+++ TASK INPUT +++

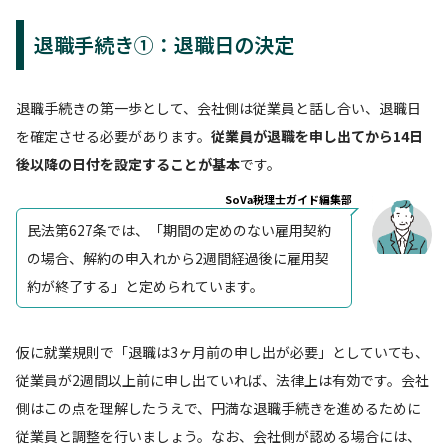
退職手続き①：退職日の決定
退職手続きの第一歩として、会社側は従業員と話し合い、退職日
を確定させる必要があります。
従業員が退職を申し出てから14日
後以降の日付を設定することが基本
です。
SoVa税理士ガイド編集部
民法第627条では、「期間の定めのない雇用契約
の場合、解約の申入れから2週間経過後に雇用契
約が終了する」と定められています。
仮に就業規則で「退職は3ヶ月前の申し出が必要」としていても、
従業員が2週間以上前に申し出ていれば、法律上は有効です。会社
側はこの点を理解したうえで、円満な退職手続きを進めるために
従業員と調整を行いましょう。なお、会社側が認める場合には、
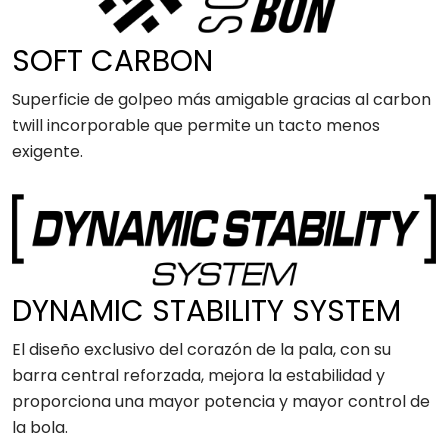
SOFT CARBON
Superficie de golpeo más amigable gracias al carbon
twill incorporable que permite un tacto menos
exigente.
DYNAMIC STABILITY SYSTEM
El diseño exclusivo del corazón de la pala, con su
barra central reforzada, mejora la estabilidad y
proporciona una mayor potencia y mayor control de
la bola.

+++

• EXERCISE BRIEF:
In full and without change, repeat the material above, minus the pictures.

• FINISHED EXERCISE:
退職手続き①：退職日の決定
退職手続きの第一歩として、会社側は従業員と話し合い、退職日
を確定させる必要があります。
従業員が退職を申し出てから14日
後以降の日付を設定することが基本
です。
SoVa税理士ガイド編集部
民法第627条では、「期間の定めのない雇用契約
の場合、解約の申入れから2週間経過後に雇用契
約が終了する」と定められています。
仮に就業規則で「退職は3ヶ月前の申し出が必要」としていても、
従業員が2週間以上前に申し出ていれば、法律上は有効です。会社
側はこの点を理解したうえで、円満な退職手続きを進めるために
従業員と調整を行いましょう。なお、会社側が認める場合には、
SOFT CARBON
Superficie de golpeo más amigable gracias al carbon
twill incorporable que permite un tacto menos
exigente.
DYNAMIC STABILITY SYSTEM
El diseño exclusivo del corazón de la pala, con su
barra central reforzada, mejora la estabilidad y
proporciona una mayor potencia y mayor control de
la bola.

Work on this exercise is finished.